Türk hukuk sisteminde ticari uyuşmazlıklarda arabuluculuk kural olarak ihtiyari (isteğe bağlı) olarak başvurulabilen bir yöntem olarak öngörülmüştür. Kanun koyucu, arabuluculuğa elverişli konuları; tarafların üzerinde serbestçe tasarruf edebilecekleri iş veya işlemlerden doğan özel hukuk uyuşmazlıkları olmak üzere çok geniş kapsamlı düzenlemiştir. Örnek vermek gerekirse, bütün ticari işletmeler ve şirketlerden, çek, bono gibi kıymetli evraktan, taşıma işlerinden, gemi ticaretinden, sigortacılıktan, bankacılıktan, ödünç işlerinden, rekabetten, fikri mülkiyetten kaynaklanan uyuşmazlıklar ihtiyari arabuluculuk kapsamındadır.
Bu düzenleme, taraflara, kanuni haklarından ziyade, ticaret veya iş zihniyetini esas alarak, kendi aralarındaki uyuşmazlığı çözme imkanlarını araştırma fırsatı sunmaktadır. Bu türden arabuluculuk; uyuşmazlık olmasaydı, hatta uyuşmazlığa rağmen, uyuşmazlık tarafları arasında süregiden bir ilişkinin olduğu durumlarda özellikle büyük değer taşır. Dava veya tahkim, taraflar arasındaki ilişkiyi tamamen koparabilir; zaten taraflardan birinin kazanan ve diğerinin de kaybeden taraf olarak ilan edildiği bir sistemde böyle bir durum olabileceği apaçık ortadadır.

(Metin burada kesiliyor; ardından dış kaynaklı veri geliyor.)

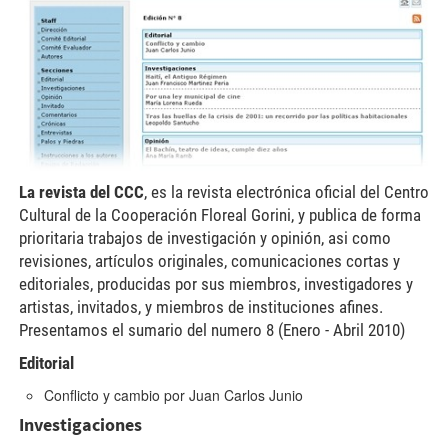
La revista del CCC
, es la revista electrónica oficial del Centro
Cultural de la Cooperación Floreal Gorini, y publica de forma
prioritaria trabajos de investigación y opinión, asi como
revisiones, artículos originales, comunicaciones cortas y
editoriales, producidas por sus miembros, investigadores y
artistas, invitados, y miembros de instituciones afines.
Presentamos el sumario del numero 8 (Enero - Abril 2010)
Editorial
Conflicto y cambio
por
Juan Carlos Junio
Investigaciones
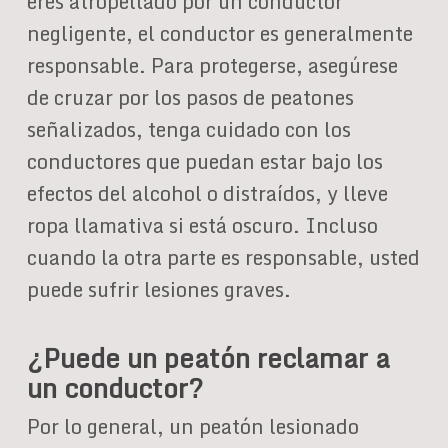
eres atropellado por un conductor
negligente, el conductor es generalmente
responsable. Para protegerse, asegúrese
de cruzar por los pasos de peatones
señalizados, tenga cuidado con los
conductores que puedan estar bajo los
efectos del alcohol o distraídos, y lleve
ropa llamativa si está oscuro. Incluso
cuando la otra parte es responsable, usted
puede sufrir lesiones graves.
¿Puede un peatón reclamar a
un conductor?
Por lo general, un peatón lesionado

Öte yandan, arabuluculuk tarafların meseleyi, karara bağlanacak bir dava değil de, çözülecek bir sorun olarak ele almalarını sağlar. Süreç ayrıca ileriye dönüktür; arabulucu, tarafların gelecekte nasıl birlikte çalışacağını da inceler. Yargıda ise hakim, bunun tam aksine, genellikle geçmişte neler olduğunu ortaya çıkarmakla ilgilenir ve kararını bu bulgulara göre belirler. Arabuluculuk bu nedenle, tarafların kendilerinin daha geniş çerçevedeki menfaatlerini kavramalarını sağlamak, geçmişte yaşananlara bir çizgi çekmek ve tarafların geleceğe yürümelerine izin vermek suretiyle, ilişkileri muhafaza etmek ve iyileştirmek için daha elverişli bir yöntemdir.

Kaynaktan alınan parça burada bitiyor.